40 Years of Achievements, 1970-2010
On April 22, 1970, 20 million Americans one in every ten Americans at the time stood up to demand a cleaner and healthier environment. This first Earth Day was one of the largest grassroots demonstrations in the nations history and it worked. By the end of the year, the U.S. Environmental Protection Agency was created and tasked with both cleaning up the damage already done to the environment, and establishing guidelines to help Americans make a cleaner and safer environment a reality. Soon after, Congress passed the Clean Air Act, setting national air quality, auto emission and anti-pollution standards. Two short years later the Clean Water Act became law, followed by decades of new innovations that helped to more than double the size of our economy while actually cutting pollution and making the country healthier.
The vast environmental improvements made in the last 40 years have benefitted every single American. As we look forward to the next 40 years, it is with renewed commitment to promote healthier families, cleaner communities, and a stronger America.
The Places We Call Home
Cleaning Up Our Communities
Environmental protection is about protecting people in the places where they live, play, work, and learn. A clean, safe environment is vital to the health and economic prosperity of every community. Over the years, EPA has worked to clean up polluted and contaminated sites. We are beautifying communities, protecting the health of local residents, and in many cases, restoring abandoned areas to be used for parks, open space, and new businesses.
EPA is getting toxic pollution out of your communities, and putting jobs and opportunities back in.
We are recycling more: American families and businesses went from recycling about 10 percent of trash in 1980 to more than 33 percent in 2008. We \recycle 83 million tons of trash annually thats like cutting green house gas emissions from more than 33 million automobiles.
And we are cleaning up communities: EPA has cleaned 67 percent of contaminated Superfund sites nationwide, and has helped create jobs for more than 3,300 Americans with average starting hourly wage at $14.26 to help clean and transform contaminated Brownfield sites into bustling neighborhoods and business centers.
The Air We Breathe
Improving Air Quality
The average American breathes more than 11,000 liters of air enough to fill a tanker truck every day! Thats why air pollution puts us at risk for serious health problems like heart disease, asthma, cancer and other illnesses. In the 40 years since the Clean Air Act went into effect, weve reduced 60% of the dangerous air pollutants that cause smog, acid rain, lead poisoning and more. clean air innovations like smokestack scrubbers and catalytic converters in automobiles have helped.
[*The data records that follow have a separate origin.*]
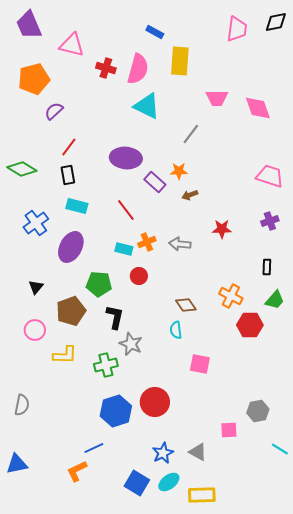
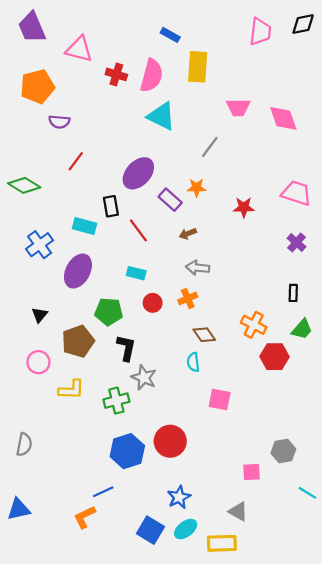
purple semicircle: (54, 111) -> (59, 122), turned -132
purple ellipse: (126, 158) -> (138, 173), turned -52
black rectangle: (68, 175) -> (111, 206), moved
brown arrow: (190, 195) -> (188, 234), moved
purple cross: (270, 221) -> (296, 242), turned -30
red star: (222, 229) -> (244, 207), moved
orange cross: (147, 242) -> (188, 298), moved
gray triangle: (198, 452) -> (238, 511), moved

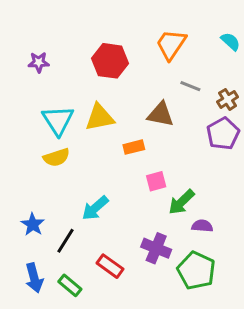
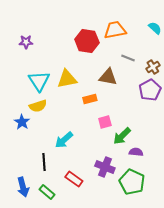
orange trapezoid: (171, 44) -> (115, 30), turned 45
red hexagon: (110, 61) -> (87, 41), moved
blue star: (33, 224) -> (22, 122), moved
black line: (65, 241) -> (44, 162), turned -36

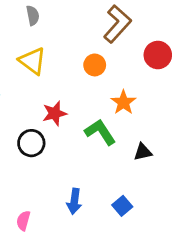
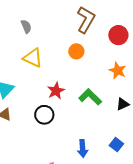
orange star: (123, 102) -> (118, 71), moved

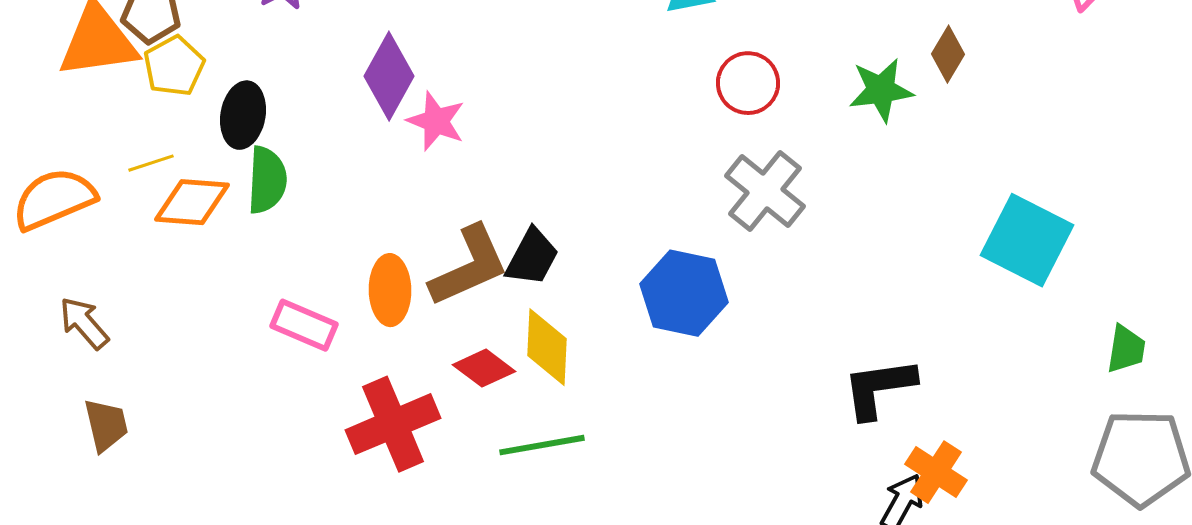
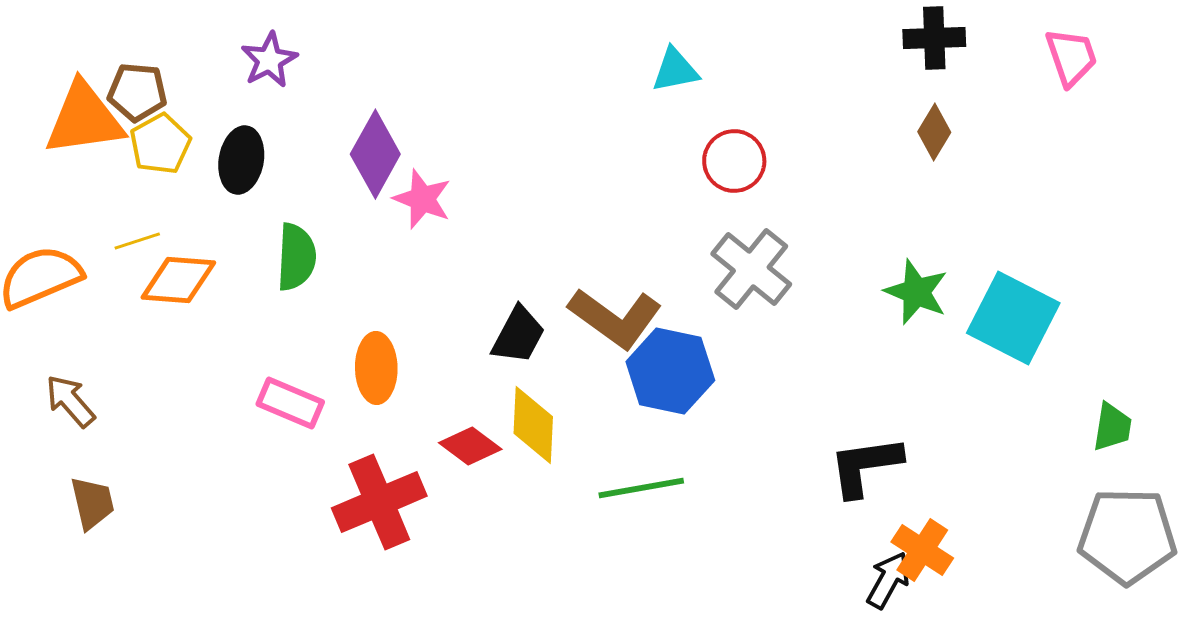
green star: (881, 90) -> (916, 292), moved, turned 30
black ellipse: (243, 115) -> (241, 160), moved
green semicircle: (267, 180) -> (296, 257), moved
brown L-shape: (469, 266) -> (615, 318), moved, turned 60
green line: (542, 445) -> (641, 488), moved

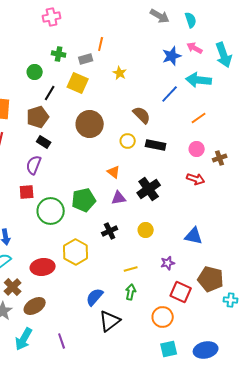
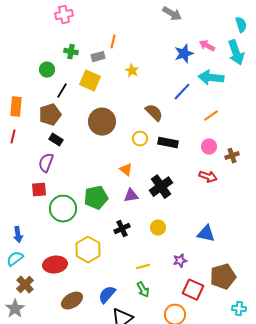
cyan semicircle: (191, 20) -> (241, 25), moved
brown pentagon: (211, 279) -> (223, 277), turned -30
green arrow: (131, 292) -> (143, 290), turned 140
cyan cross: (231, 300) -> (239, 309), moved
brown ellipse: (35, 306) -> (72, 301), moved

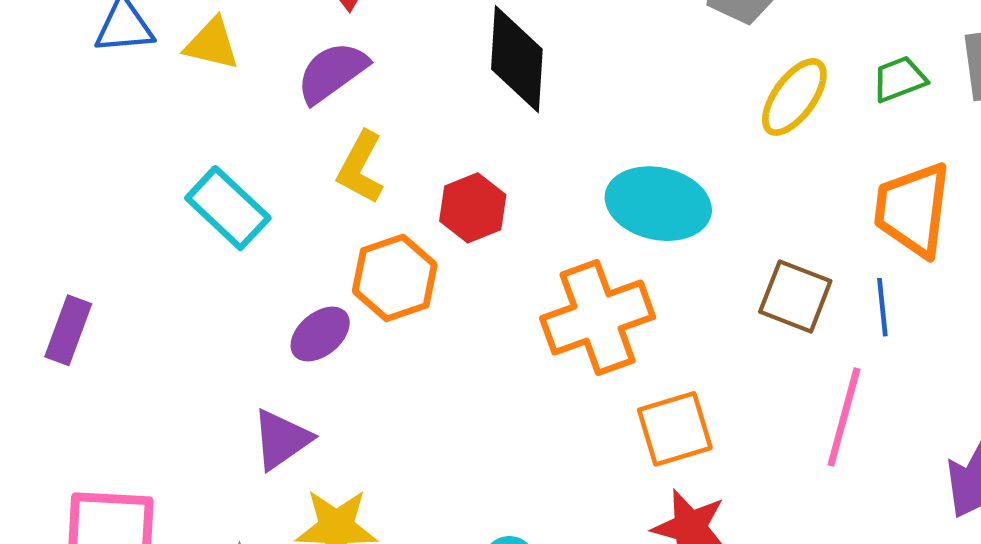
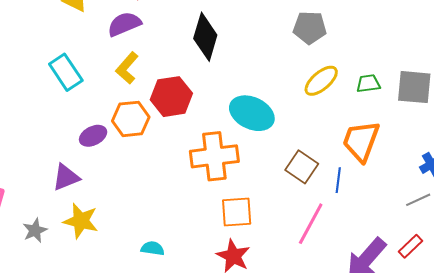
red hexagon: (473, 208) -> (171, 97), size x1.4

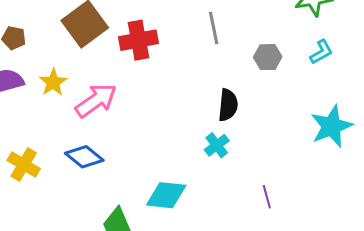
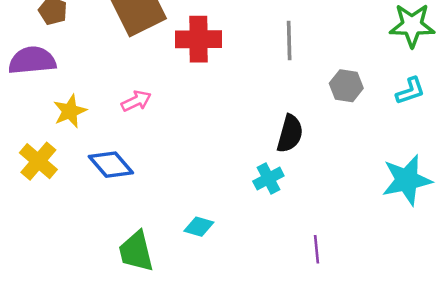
yellow star: (53, 82) -> (70, 111), moved
pink arrow: (96, 100) -> (136, 101), size x0.6
cyan diamond: (166, 195) -> (199, 227), size x0.6

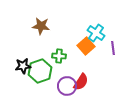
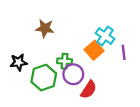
black star: (23, 66) -> (19, 62), moved
purple circle: (67, 86) -> (73, 74), moved

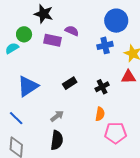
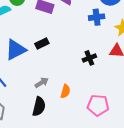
black rectangle: (70, 83) -> (42, 44), moved
orange semicircle: (100, 114) -> (65, 91), moved

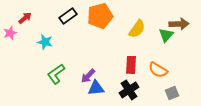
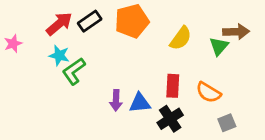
red arrow: (25, 18) -> (59, 24), moved, size x1.5
green L-shape: (56, 74) -> (74, 71), moved
purple arrow: (88, 76) -> (116, 100), turned -42
blue triangle: (96, 88) -> (140, 103), moved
Today, new cars are 98 percent cleaner than in 1970 in terms of smog-forming pollutants. This change has made Americans healthier.
During the first 20 years of the Clean Air Act, health benefits increased steadily from 1970 to 1990. In the year 1990, clean air programs prevented
- 205,000 premature deaths
- 672,000 cases of chronic bronchitis
- 21,000 cases of heart disease
- 843,000 asthma attacks
- 189,000 cardiovascular hospitalizations
- 10.4 million lost I.Q. points in children from lead reductions
- 18 million child respiratory illnesses
The progress on cleaner air continued after 1990. Preliminary EPA analysis shows that in 2010, Clean Air Act fine particle (soot) and ozone (smog) programs implemented since the 1990 Amendments will have prevented more than 160,000 premature deaths.
Our Water Resources
Protecting America's Water
Americans use 100 gallons of water in their homes each day making clean water critical to our daily lives. Water is also important to the environment, culture, economy and history of many communities across the country.
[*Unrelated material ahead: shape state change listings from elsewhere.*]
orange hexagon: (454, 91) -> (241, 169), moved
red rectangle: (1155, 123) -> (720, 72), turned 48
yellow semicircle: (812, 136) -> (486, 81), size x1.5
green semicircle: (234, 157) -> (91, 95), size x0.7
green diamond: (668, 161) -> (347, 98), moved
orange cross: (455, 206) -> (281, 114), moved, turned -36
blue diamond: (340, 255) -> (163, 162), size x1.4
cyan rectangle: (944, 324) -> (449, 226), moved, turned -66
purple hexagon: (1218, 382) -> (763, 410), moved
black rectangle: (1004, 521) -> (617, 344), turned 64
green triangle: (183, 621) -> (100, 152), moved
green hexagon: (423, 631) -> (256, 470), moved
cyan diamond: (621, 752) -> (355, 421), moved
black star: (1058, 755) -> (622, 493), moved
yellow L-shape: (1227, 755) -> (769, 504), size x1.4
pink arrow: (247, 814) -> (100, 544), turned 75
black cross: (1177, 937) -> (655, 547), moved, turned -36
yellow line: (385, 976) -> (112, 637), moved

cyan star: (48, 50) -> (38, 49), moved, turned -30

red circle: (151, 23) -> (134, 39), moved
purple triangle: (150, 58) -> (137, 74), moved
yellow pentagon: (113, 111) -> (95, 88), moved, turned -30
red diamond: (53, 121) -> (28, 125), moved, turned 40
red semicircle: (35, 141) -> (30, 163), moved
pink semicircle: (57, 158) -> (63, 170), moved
Forty years ago the Cuyahoga River in Ohio was so filled with oily waste and industrial pollution that it actually caught fire! The EPA was formed to make sure that level of pollution never returns. Today, we are working to protect the water resources that keep our families healthy, our communities clean, and our country strong. EPA is on the job but every American has a role to play in conserving the water we use and keeping water supplies safe for drinking, fishing, and swimming.
More pollution is being treated: Sixty-percent more Americans were served by publicly-owned wastewater treatment facilities from 1968 to 2008.
Waterways are clearer: In a study of lakes from the 1970s to 2007, water quality improved. Half the lakes saw less nutrient concentrations (forming green sludge) and a quarter saw improved trophic status.
Today, more than 2,000 water bodies identified as impaired in 2002 now meet water quality standards.
Public drinking water is cleaner: The number of Americans receiving water that met health standards went from 79 percent, in 1993, to 92 percent, in 2008.
Americans are saving money: WaterSense-labeled products help consumers save 9.3 billion gallons of water and 1 billion kWh annually, and helped consumers save more than $55 million in water and sewer bills in 2008.